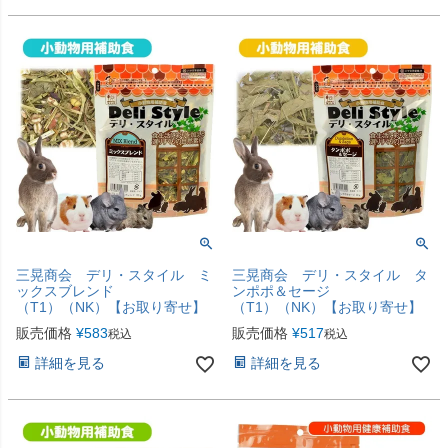
三晃商会 デリ・スタイル ミ
三晃商会 デリ・スタイル タ
ックスブレンド
ンポポ＆セージ
（T1）（NK）【お取り寄せ】
（T1）（NK）【お取り寄せ】
販売価格
¥
583
販売価格
¥
517
税込
税込
詳細を見る
詳細を見る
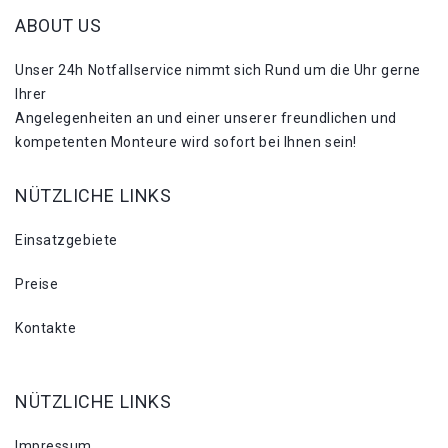
ABOUT US
Unser 24h Notfallservice nimmt sich Rund um die Uhr gerne
Ihrer
Angelegenheiten an und einer unserer freundlichen und
kompetenten Monteure wird sofort bei Ihnen sein!
NÜTZLICHE LINKS
Einsatzgebiete
Preise
Kontakte
NÜTZLICHE LINKS
Impressum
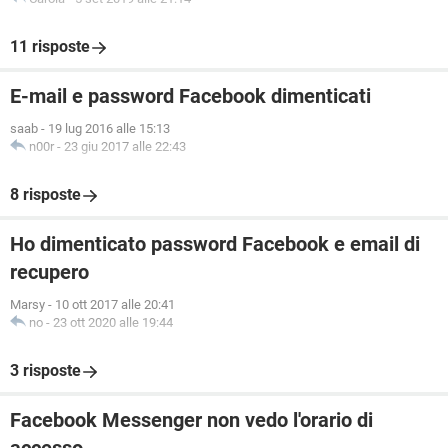
11 risposte
E-mail e password Facebook dimenticati
saab
-
19 lug 2016 alle 15:13
n00r
-
23 giu 2017 alle 22:43
8 risposte
Ho dimenticato password Facebook e email di
recupero
Marsy
-
10 ott 2017 alle 20:41
no
-
23 ott 2020 alle 19:44
3 risposte
Facebook Messenger non vedo l'orario di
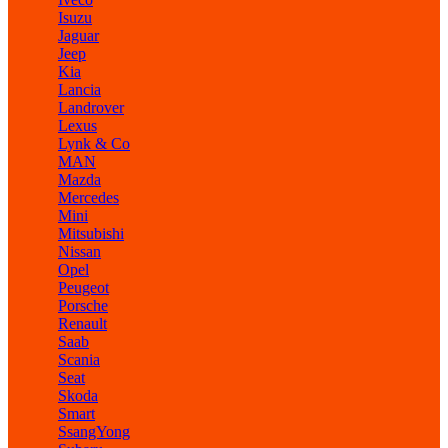
Isuzu
Jaguar
Jeep
Kia
Lancia
Landrover
Lexus
Lynk & Co
MAN
Mazda
Mercedes
Mini
Mitsubishi
Nissan
Opel
Peugeot
Porsche
Renault
Saab
Scania
Seat
Skoda
Smart
SsangYong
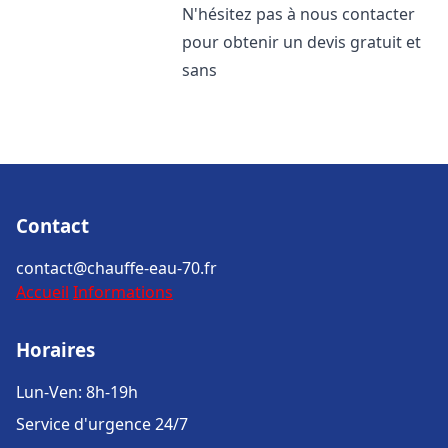
N'hésitez pas à nous contacter
pour obtenir un devis gratuit et
sans
Contact
contact@chauffe-eau-70.fr
Accueil
Informations
Horaires
Lun-Ven: 8h-19h
Service d'urgence 24/7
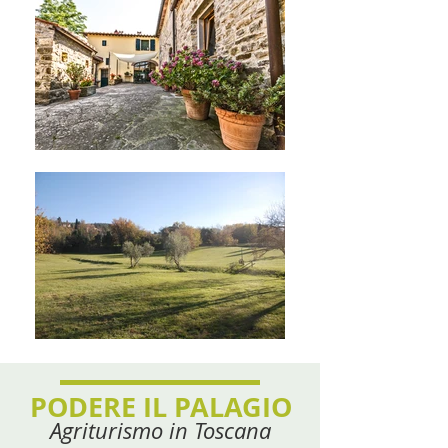
PODERE IL PALAGIO
Agriturismo in Toscana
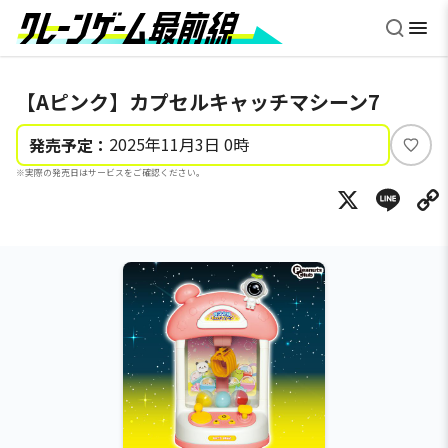
【Aピンク】カプセルキャッチマシーン7
2025年11月3日 0時
発売予定：
い
※実際の発売日はサービスをご確認ください。
い
X
Li
ね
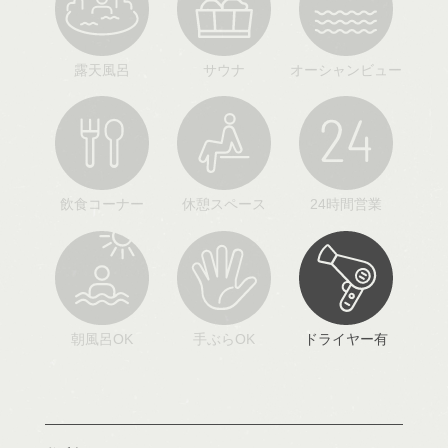
露天風呂
サウナ
オーシャンビュー
飲食コーナー
休憩スペース
24時間営業
朝風呂OK
手ぶらOK
ドライヤー有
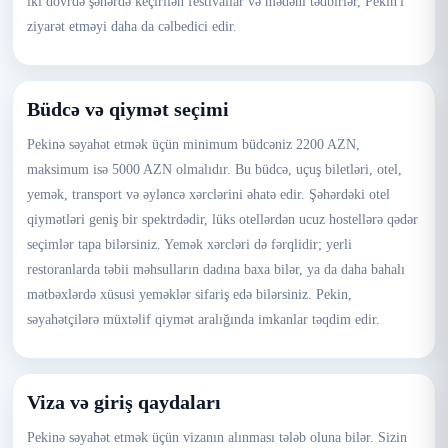
iki dövrdə şəhərdə keçirilən festivallar və mədəni tədbirlər, Pekin'i
ziyarət etməyi daha da cəlbedici edir.
Büdcə və qiymət seçimi
Pekinə səyahət etmək üçün minimum büdcəniz 2200 AZN,
maksimum isə 5000 AZN olmalıdır. Bu büdcə, uçuş biletləri, otel,
yemək, transport və əyləncə xərclərini əhatə edir. Şəhərdəki otel
qiymətləri geniş bir spektrdədir, lüks otellərdən ucuz hostellərə qədər
seçimlər tapa bilərsiniz. Yemək xərcləri də fərqlidir; yerli
restoranlarda təbii məhsulların dadına baxa bilər, ya da daha bahalı
mətbəxlərdə xüsusi yeməklər sifariş edə bilərsiniz. Pekin,
səyahətçilərə müxtəlif qiymət aralığında imkanlar təqdim edir.
Viza və giriş qaydaları
Pekinə səyahət etmək üçün vizanın alınması tələb oluna bilər. Sizin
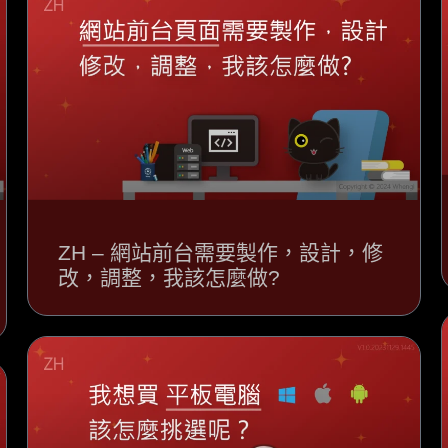
ZH – 網站前台需要製作，設計，修
改，調整，我該怎麼做?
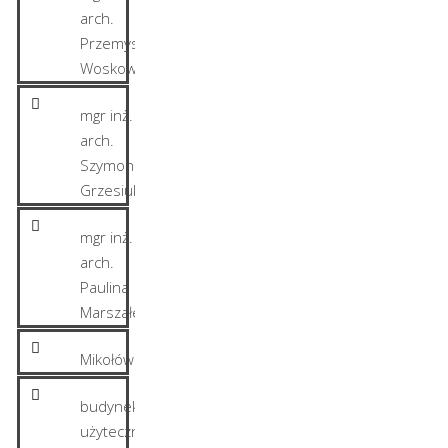
arch.
Przemysław
Woskowicz
mgr inż.
arch.
Szymon
Grzesiuk
mgr inż.
arch.
Paulina
Marszałek
Mikołów
budynek
użyteczności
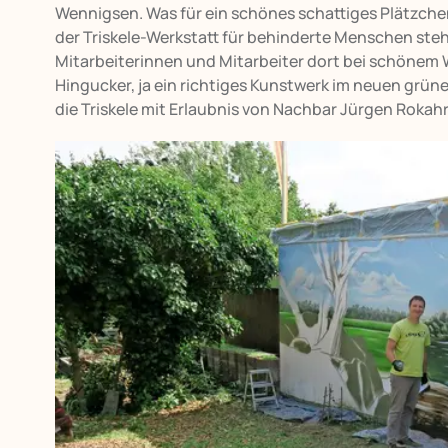
Wennigsen. Was für ein schönes schattiges Plätzche
der Triskele-Werkstatt für behinderte Menschen ste
Mitarbeiterinnen und Mitarbeiter dort bei schönem 
Hingucker, ja ein richtiges Kunstwerk im neuen grü
die Triskele mit Erlaubnis von Nachbar Jürgen Rokah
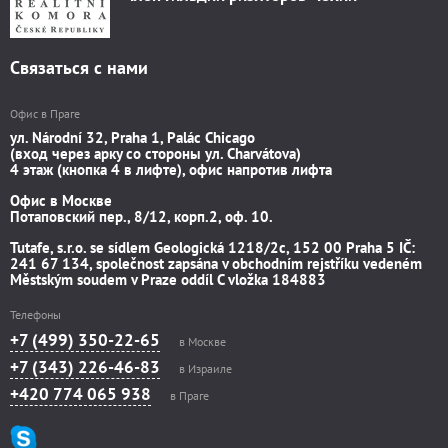
Связаться с нами
Офис в Праге
ул. Národní 32, Praha 1, Palác Chicago
(вход через арку со стороны ул. Charvátova)
4 этаж (кнопка 4 в лифте), офис напротив лифта
Офис в Москве
Потаповский пер., 8/12, корп.2, оф. 10.
Tutafe, s.r.o. se sídlem Geologická 1218/2c, 152 00 Praha 5 IČ:
241 67 134, společnost zapsána v obchodním rejstříku vedeném
Městským soudem v Praze oddíl C vložka 184883
Телефоны
+7 (499) 350-22-65
в Москве
+7 (343) 226-46-83
в Израиле
+420 774 065 938
в Праге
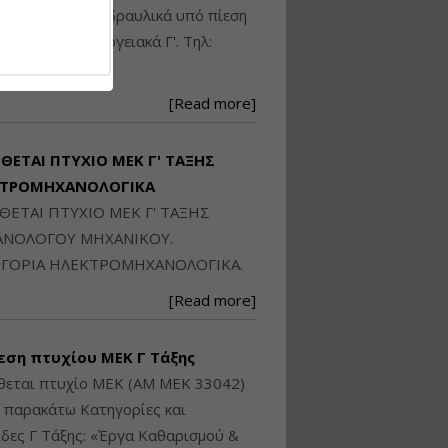
Ηλεκτρονική
ικού: Η/Μ Γ', Υδραυλικά υπό πίεση
Ταυτότητα Κτιρίου/
Αυτοτελούς
ιομηχανικά - Ενεργειακά Γ'. Τηλ:
Διηρημένης
250871
ιδιοκτησίας – Θεωρία
και Πράξη (2024)
[Read more]
Εισηγήτρια:
Αναστασία Μητρακάκη
Τιμή από: €140.00
ΙΘΕΤΑΙ ΠΤΥΧΙΟ ΜΕΚ Γ' ΤΑΞΗΣ
Διάρκεια: 6 ώρες
ΚΤΡΟΜΗΧΑΝΟΛΟΓΙΚΑ
ΙΘΕΤΑΙ ΠΤΥΧΙΟ ΜΕΚ Γ' ΤΑΞΗΣ
Εφαρμογή
ΝΟΛΟΓΟΥ ΜΗΧΑΝΙΚΟΥ.
Πολεοδομικού
ΓΟΡΙΑ ΗΛΕΚΤΡΟΜΗΧΑΝΟΛΟΓΙΚΑ.
Σχεδιασμού Εντός
Ορίων Πόλεων και
[Read more]
Οικισμών και Εκτός
Σχεδίου Δόμησης
εση πτυχίου ΜΕΚ Γ Τάξης
Εισηγήτρια:
Γραμματή Μπακλατσή
θεται πτυχίο ΜΕΚ (ΑΜ ΜΕΚ 33042)
Τιμή από: €145.00
ς παρακάτω Κατηγορίες και
Διάρκεια: 8 ώρες
δες Γ Τάξης: «Έργα Καθαρισμού &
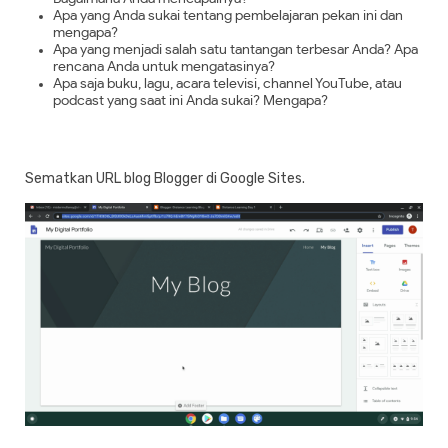
Apa yang Anda sukai tentang pembelajaran pekan ini dan
mengapa?
Apa yang menjadi salah satu tantangan terbesar Anda? Apa
rencana Anda untuk mengatasinya?
Apa saja buku, lagu, acara televisi, channel YouTube, atau
podcast yang saat ini Anda sukai? Mengapa?
Sematkan URL blog Blogger di Google Sites.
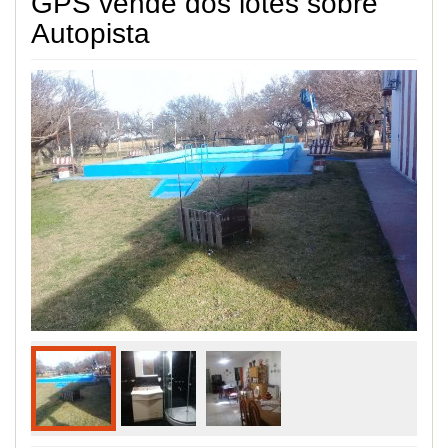
GPS vende dos lotes sobre
Autopista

=====

-- WORK REQUEST --
Without the pictures, write out the entire listing exactly.

-- ANSWER BOX --
三晃商会 デリ・スタイル ミ
三晃商会 デリ・スタイル タ
ックスブレンド
ンポポ＆セージ
（T1）（NK）【お取り寄せ】
（T1）（NK）【お取り寄せ】
販売価格
¥
583
販売価格
¥
517
税込
税込
詳細を見る
詳細を見る
ABOUT US
Unser 24h Notfallservice nimmt sich Rund um die Uhr gerne
Ihrer
Angelegenheiten an und einer unserer freundlichen und
kompetenten Monteure wird sofort bei Ihnen sein!
NÜTZLICHE LINKS
Einsatzgebiete
Preise
Kontakte
NÜTZLICHE LINKS
Impressum
11 risposte
E-mail e password Facebook dimenticati
saab
-
19 lug 2016 alle 15:13
n00r
-
23 giu 2017 alle 22:43
8 risposte
Ho dimenticato password Facebook e email di
recupero
Marsy
-
10 ott 2017 alle 20:41
no
-
23 ott 2020 alle 19:44
3 risposte
Facebook Messenger non vedo l'orario di
Isuzu
Jaguar
Jeep
Kia
Lancia
Landrover
Lexus
Lynk & Co
MAN
Mazda
Mercedes
Mini
Mitsubishi
Nissan
Opel
Peugeot
Porsche
Renault
Saab
Scania
Seat
Skoda
Smart
SsangYong
N'hésitez pas à nous contacter
pour obtenir un devis gratuit et
sans
Contact
contact@chauffe-eau-70.fr
Accueil
Informations
Horaires
Lun-Ven: 8h-19h
Service d'urgence 24/7
PODERE IL PALAGIO
Agriturismo in Toscana
【Aピンク】カプセルキャッチマシーン7
2025年11月3日 0時
発売予定：
い
※実際の発売日はサービスをご確認ください。
い
X
Li
ね
露天風呂
サウナ
オーシャンビュー
飲食コーナー
休憩スペース
24時間営業
朝風呂OK
手ぶらOK
ドライヤー有
iki dövrdə şəhərdə keçirilən festivallar və mədəni tədbirlər, Pekin'i
ziyarət etməyi daha da cəlbedici edir.
Büdcə və qiymət seçimi
Pekinə səyahət etmək üçün minimum büdcəniz 2200 AZN,
maksimum isə 5000 AZN olmalıdır. Bu büdcə, uçuş biletləri, otel,
yemək, transport və əyləncə xərclərini əhatə edir. Şəhərdəki otel
qiymətləri geniş bir spektrdədir, lüks otellərdən ucuz hostellərə qədər
seçimlər tapa bilərsiniz. Yemək xərcləri də fərqlidir; yerli
restoranlarda təbii məhsulların dadına baxa bilər, ya da daha bahalı
mətbəxlərdə xüsusi yeməklər sifariş edə bilərsiniz. Pekin,
səyahətçilərə müxtəlif qiymət aralığında imkanlar təqdim edir.
Viza və giriş qaydaları
Pekinə səyahət etmək üçün vizanın alınması tələb oluna bilər. Sizin
ZH – 網站前台需要製作，設計，修
改，調整，我該怎麼做?
arch.
Przemysław
Woskowicz
mgr inż.
arch.
Szymon
Grzesiuk
mgr inż.
arch.
Paulina
Marszałek
Mikołów
budynek
użyteczności
Wennigsen. Was für ein schönes schattiges Plätzche
der Triskele-Werkstatt für behinderte Menschen ste
Mitarbeiterinnen und Mitarbeiter dort bei schönem 
Hingucker, ja ein richtiges Kunstwerk im neuen grü
die Triskele mit Erlaubnis von Nachbar Jürgen Rokah
Связаться с нами
Офис в Праге
ул. Národní 32, Praha 1, Palác Chicago
(вход через арку со стороны ул. Charvátova)
4 этаж (кнопка 4 в лифте), офис напротив лифта
Офис в Москве
Потаповский пер., 8/12, корп.2, оф. 10.
Tutafe, s.r.o. se sídlem Geologická 1218/2c, 152 00 Praha 5 IČ:
241 67 134, společnost zapsána v obchodním rejstříku vedeném
Městským soudem v Praze oddíl C vložka 184883
Телефоны
+7 (499) 350-22-65
в Москве
+7 (343) 226-46-83
в Израиле
+420 774 065 938
в Праге
Ηλεκτρονική
ικού: Η/Μ Γ', Υδραυλικά υπό πίεση
Ταυτότητα Κτιρίου/
Αυτοτελούς
ιομηχανικά - Ενεργειακά Γ'. Τηλ:
Διηρημένης
250871
ιδιοκτησίας – Θεωρία
και Πράξη (2024)
[Read more]
Εισηγήτρια:
Αναστασία Μητρακάκη
Τιμή από: €140.00
ΙΘΕΤΑΙ ΠΤΥΧΙΟ ΜΕΚ Γ' ΤΑΞΗΣ
Διάρκεια: 6 ώρες
ΚΤΡΟΜΗΧΑΝΟΛΟΓΙΚΑ
ΙΘΕΤΑΙ ΠΤΥΧΙΟ ΜΕΚ Γ' ΤΑΞΗΣ
Εφαρμογή
ΝΟΛΟΓΟΥ ΜΗΧΑΝΙΚΟΥ.
Πολεοδομικού
ΓΟΡΙΑ ΗΛΕΚΤΡΟΜΗΧΑΝΟΛΟΓΙΚΑ.
Σχεδιασμού Εντός
Ορίων Πόλεων και
[Read more]
Οικισμών και Εκτός
Σχεδίου Δόμησης
εση πτυχίου ΜΕΚ Γ Τάξης
Εισηγήτρια:
Γραμματή Μπακλατσή
θεται πτυχίο ΜΕΚ (ΑΜ ΜΕΚ 33042)
Τιμή από: €145.00
ς παρακάτω Κατηγορίες και
Διάρκεια: 8 ώρες
δες Γ Τάξης: «Έργα Καθαρισμού &
Apa yang Anda sukai tentang pembelajaran pekan ini dan
mengapa?
Apa yang menjadi salah satu tantangan terbesar Anda? Apa
rencana Anda untuk mengatasinya?
Apa saja buku, lagu, acara televisi, channel YouTube, atau
podcast yang saat ini Anda sukai? Mengapa?
Sematkan URL blog Blogger di Google Sites.
GPS vende dos lotes sobre
Autopista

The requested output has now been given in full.